→ **Action item**
Return the data that follows exactly as it appears. Pictures do not belong in the copy.

→ **Material provided**
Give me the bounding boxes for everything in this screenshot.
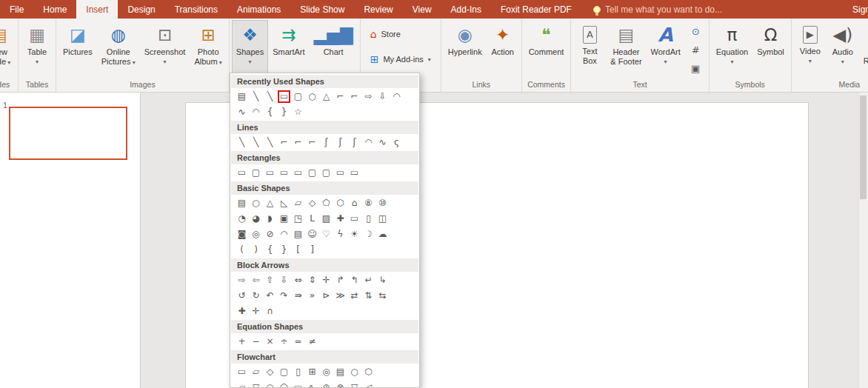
shape-item[interactable]: ↶ [264,290,276,302]
shape-item[interactable]: ▭ [348,167,361,179]
shape-item[interactable]: ▤ [236,197,248,210]
shape-item[interactable]: ⇦ [250,274,262,287]
shape-item[interactable]: ≠ [306,335,318,348]
shape-item[interactable]: ◙ [236,228,248,241]
shape-item[interactable]: ⇛ [292,290,304,302]
store-button[interactable]: ⌂Store [366,26,435,42]
shape-item[interactable]: ☽ [362,228,375,241]
shape-item[interactable]: ▭ [292,381,304,388]
shape-item[interactable]: ✚ [236,305,248,318]
slide-thumbnail[interactable] [9,107,127,160]
shape-item[interactable]: ⑩ [376,197,389,210]
tab-foxit-reader-pdf[interactable]: Foxit Reader PDF [491,0,581,19]
shape-item[interactable]: ╲ [250,90,262,103]
shape-item[interactable]: ↵ [362,274,375,287]
tell-me-box[interactable]: Tell me what you want to do... [593,0,722,19]
pictures-button[interactable]: ◪Pictures [59,20,97,78]
shape-item[interactable]: ▣ [278,213,290,225]
shape-item[interactable]: [ [292,244,304,256]
shape-item[interactable]: ◇ [264,366,276,378]
shape-item[interactable]: ◠ [362,136,375,149]
shape-item[interactable]: ▢ [306,167,318,179]
screen-recording-button[interactable]: ◉ScreenRecording [859,20,868,78]
object-button[interactable]: ▣ [687,60,705,76]
shape-item[interactable]: ▽ [250,381,262,388]
shape-item[interactable]: ▯ [292,366,304,378]
shape-item[interactable]: ☆ [292,106,304,118]
shape-item[interactable]: ▤ [334,366,347,378]
shape-item[interactable]: ○ [348,366,361,378]
shape-item[interactable]: ▢ [320,167,333,179]
equation-button[interactable]: πEquation▾ [712,20,752,78]
shape-item[interactable]: ▭ [348,213,361,225]
date-time-button[interactable]: ⊙ [687,23,705,39]
shape-item[interactable]: ⊕ [320,381,333,388]
shape-item[interactable]: ⇔ [292,274,304,287]
action-button[interactable]: ✦Action [487,20,519,78]
shape-item[interactable]: ʃ [348,136,361,149]
shape-item[interactable]: ⌐ [348,90,361,103]
shape-item[interactable]: ⇨ [236,274,248,287]
shape-item[interactable]: ✛ [250,305,262,318]
shape-item[interactable]: ╲ [250,136,262,149]
shape-item[interactable]: ↰ [348,274,361,287]
shape-item[interactable]: ⌐ [278,136,290,149]
shape-item[interactable]: ▨ [320,213,333,225]
shape-item[interactable]: ⊘ [264,228,276,241]
shape-item[interactable]: ◁ [362,381,375,388]
shape-item[interactable]: ∿ [236,106,248,118]
shape-item[interactable]: ▭ [236,167,248,179]
shape-item[interactable]: ☁ [376,228,389,241]
shape-item[interactable]: △ [264,197,276,210]
shape-item[interactable]: ○ [250,197,262,210]
shape-item[interactable]: ▭ [292,167,304,179]
shape-item[interactable]: ╲ [236,136,248,149]
tab-file[interactable]: File [0,0,33,19]
chart-button[interactable]: ▂▅▇Chart [310,20,358,78]
scrollbar-thumb[interactable] [860,96,867,199]
shape-item[interactable]: ◇ [306,197,318,210]
shape-item[interactable]: ⑧ [362,197,375,210]
audio-button[interactable]: ◀)Audio▾ [827,20,859,78]
video-button[interactable]: ▶Video▾ [794,20,827,78]
shape-item[interactable]: ✛ [320,274,333,287]
shape-item[interactable]: } [278,106,290,118]
my-add-ins-button[interactable]: ⊞My Add-ins▾ [366,51,435,67]
shape-item[interactable]: ∿ [376,136,389,149]
shape-item[interactable]: ⬡ [362,366,375,378]
shape-item[interactable]: ▱ [236,381,248,388]
shape-item[interactable]: ⌐ [292,136,304,149]
shape-item[interactable]: { [264,244,276,256]
shape-item[interactable]: ⊗ [334,381,347,388]
shape-item[interactable]: ϟ [334,228,347,241]
shape-item[interactable]: − [250,335,262,348]
shape-item[interactable]: ) [250,244,262,256]
shape-item[interactable]: ∩ [264,305,276,318]
shape-item[interactable]: ↻ [250,290,262,302]
shape-item[interactable]: ⇄ [348,290,361,302]
shape-item[interactable]: ◺ [278,197,290,210]
tab-add-ins[interactable]: Add-Ins [441,0,491,19]
tab-home[interactable]: Home [33,0,76,19]
wordart-button[interactable]: AWordArt▾ [647,20,685,78]
shape-item[interactable]: ▢ [278,366,290,378]
shape-item[interactable]: ▱ [250,366,262,378]
online-pictures-button[interactable]: ◍OnlinePictures ▾ [97,20,140,78]
shape-item[interactable]: ∿ [306,381,318,388]
shape-item[interactable]: ↳ [376,274,389,287]
shape-item[interactable]: ▢ [292,90,304,103]
shape-item[interactable]: ⇩ [376,90,389,103]
shape-item[interactable]: L [306,213,318,225]
shape-item[interactable]: ⇩ [278,274,290,287]
shape-item[interactable]: ╲ [264,90,276,103]
shape-item[interactable]: ⌐ [334,90,347,103]
tab-review[interactable]: Review [354,0,402,19]
shapes-button[interactable]: ❖Shapes▾ [232,20,268,78]
shape-item[interactable]: ↱ [334,274,347,287]
shape-item[interactable]: ≫ [334,290,347,302]
shape-item[interactable]: ▤ [292,228,304,241]
shape-item[interactable]: ↷ [278,290,290,302]
shape-item[interactable]: ○ [306,90,318,103]
shape-item[interactable]: ◕ [250,213,262,225]
shape-item[interactable]: ◠ [390,90,403,103]
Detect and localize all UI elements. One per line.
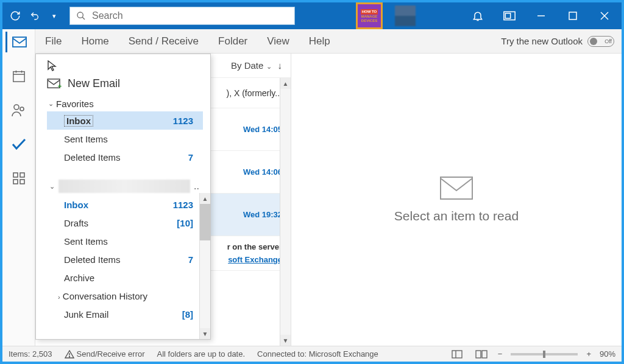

→ **Answer box**
Give me the bounding boxes for everything in this screenshot.
shape-item[interactable]: ↶ [264,290,276,302]
shape-item[interactable]: ▭ [348,167,361,179]
shape-item[interactable]: ▤ [236,197,248,210]
shape-item[interactable]: ⇦ [250,274,262,287]
shape-item[interactable]: ≠ [306,335,318,348]
shape-item[interactable]: ◙ [236,228,248,241]
shape-item[interactable]: ⇛ [292,290,304,302]
store-button[interactable]: ⌂Store [366,26,435,42]
shape-item[interactable]: ☽ [362,228,375,241]
shape-item[interactable]: ▭ [292,381,304,388]
shape-item[interactable]: ✚ [236,305,248,318]
slide-thumbnail[interactable] [9,107,127,160]
shape-item[interactable]: ⑩ [376,197,389,210]
tab-foxit-reader-pdf[interactable]: Foxit Reader PDF [491,0,581,19]
shape-item[interactable]: ╲ [250,90,262,103]
shape-item[interactable]: ↵ [362,274,375,287]
tell-me-box[interactable]: Tell me what you want to do... [593,0,722,19]
pictures-button[interactable]: ◪Pictures [59,20,97,78]
shape-item[interactable]: ▣ [278,213,290,225]
shape-item[interactable]: [ [292,244,304,256]
shape-item[interactable]: ◇ [264,366,276,378]
shape-item[interactable]: ◠ [362,136,375,149]
shape-item[interactable]: ▢ [306,167,318,179]
screen-recording-button[interactable]: ◉ScreenRecording [859,20,868,78]
object-button[interactable]: ▣ [687,60,705,76]
shape-item[interactable]: ▽ [250,381,262,388]
shape-item[interactable]: ▯ [292,366,304,378]
shape-item[interactable]: ☆ [292,106,304,118]
shape-item[interactable]: ▤ [334,366,347,378]
shape-item[interactable]: ○ [348,366,361,378]
shape-item[interactable]: ▢ [320,167,333,179]
equation-button[interactable]: πEquation▾ [712,20,752,78]
shape-item[interactable]: ▭ [348,213,361,225]
date-time-button[interactable]: ⊙ [687,23,705,39]
shape-item[interactable]: ⊕ [320,381,333,388]
shape-item[interactable]: ⇔ [292,274,304,287]
action-button[interactable]: ✦Action [487,20,519,78]
shape-item[interactable]: ʃ [348,136,361,149]
shape-item[interactable]: ⌐ [348,90,361,103]
shape-item[interactable]: ⇨ [236,274,248,287]
shape-item[interactable]: ✛ [250,305,262,318]
shape-item[interactable]: ╲ [250,136,262,149]
shape-item[interactable]: ↰ [348,274,361,287]
shape-item[interactable]: ⌐ [278,136,290,149]
shape-item[interactable]: ▨ [320,213,333,225]
shape-item[interactable]: ⊘ [264,228,276,241]
shape-item[interactable]: ◁ [362,381,375,388]
shape-item[interactable]: ∿ [236,106,248,118]
shape-item[interactable]: ▭ [236,167,248,179]
shape-item[interactable]: ☁ [376,228,389,241]
shape-item[interactable]: △ [264,197,276,210]
shape-item[interactable]: ○ [250,197,262,210]
shape-item[interactable]: ▭ [292,167,304,179]
shape-item[interactable]: ╲ [236,136,248,149]
tab-file[interactable]: File [0,0,33,19]
chart-button[interactable]: ▂▅▇Chart [310,20,358,78]
scrollbar-thumb[interactable] [860,96,867,199]
shape-item[interactable]: ◇ [306,197,318,210]
shape-item[interactable]: ⑧ [362,197,375,210]
audio-button[interactable]: ◀)Audio▾ [827,20,859,78]
video-button[interactable]: ▶Video▾ [794,20,827,78]
shape-item[interactable]: ✛ [320,274,333,287]
shape-item[interactable]: } [278,106,290,118]
my-add-ins-button[interactable]: ⊞My Add-ins▾ [366,51,435,67]
shape-item[interactable]: ∿ [376,136,389,149]
shape-item[interactable]: ⬡ [362,366,375,378]
shape-item[interactable]: ▱ [236,381,248,388]
shape-item[interactable]: ⌐ [292,136,304,149]
shape-item[interactable]: { [264,244,276,256]
shape-item[interactable]: ⊗ [334,381,347,388]
shape-item[interactable]: ϟ [334,228,347,241]
shape-item[interactable]: − [250,335,262,348]
shape-item[interactable]: ) [250,244,262,256]
shape-item[interactable]: ∩ [264,305,276,318]
shape-item[interactable]: ↻ [250,290,262,302]
shape-item[interactable]: ⇄ [348,290,361,302]
shape-item[interactable]: ◺ [278,197,290,210]
tab-add-ins[interactable]: Add-Ins [441,0,491,19]
tab-home[interactable]: Home [33,0,76,19]
wordart-button[interactable]: AWordArt▾ [647,20,685,78]
shape-item[interactable]: ▢ [278,366,290,378]
shape-item[interactable]: ▱ [250,366,262,378]
online-pictures-button[interactable]: ◍OnlinePictures ▾ [97,20,140,78]
shape-item[interactable]: ∿ [306,381,318,388]
shape-item[interactable]: ↳ [376,274,389,287]
shape-item[interactable]: ▢ [292,90,304,103]
shape-item[interactable]: ⇩ [376,90,389,103]
shape-item[interactable]: L [306,213,318,225]
shape-item[interactable]: ⇩ [278,274,290,287]
shape-item[interactable]: ╲ [264,90,276,103]
shape-item[interactable]: ⌐ [334,90,347,103]
tab-review[interactable]: Review [354,0,402,19]
shapes-button[interactable]: ❖Shapes▾ [232,20,268,78]
shape-item[interactable]: ↱ [334,274,347,287]
shape-item[interactable]: ≫ [334,290,347,302]
shape-item[interactable]: ▤ [292,228,304,241]
shape-item[interactable]: ↷ [278,290,290,302]
shape-item[interactable]: ○ [306,90,318,103]
shape-item[interactable]: ◕ [250,213,262,225]
shape-item[interactable]: ◠ [390,90,403,103]
Detect and localize all UI elements. One per line.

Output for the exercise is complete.